You were leading a very conventional life when God stepped in and changed everything. Tell us about that. vj I reached 40 and realised that there had to be more to life. I started going to different churches, I even looked at Buddhism. Then I went to the Salvation Army, and I could see that those people had something I wanted. Four weeks later, I invited Jesus into my life, and it was the most amazing experience I’ve ever had. I felt as though the whole room must be able to see that something had happened to me. Six years later, I was sitting in the Salvation Army evening meeting and the Captain, Chick Yuill, was preaching on Isaiah 6. ‘Whom shall I send? Who will go for me?’ And in my seat, I said, ‘I will go, send me.’ I didn’t actually know what I was signing up to, but God soon made that apparent.
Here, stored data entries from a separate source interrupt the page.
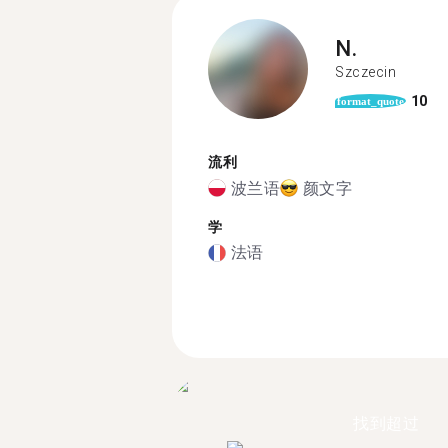
N.
Szczecin
10
format_quote
流利
波兰语
颜文字
学
法语
找到超过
I felt God calling me to leave my safe and reliable job, working as a university library secretary, to go and work with the homeless. And of course, I had no experience, so we had a day of prayer and fasting in the fellowship. I was 50 then. It was pretty scary.
After five years of working with the homeless, you suffered burnout, took a sabbatical and helped at a house for sex workers in Chicago, where you had two very powerful encounters with God. Could you describe those encounters? vj When I went to Chicago, I was physically, mentally and spiritually exhausted. Where was God in all the suffering I was seeing every day on the street?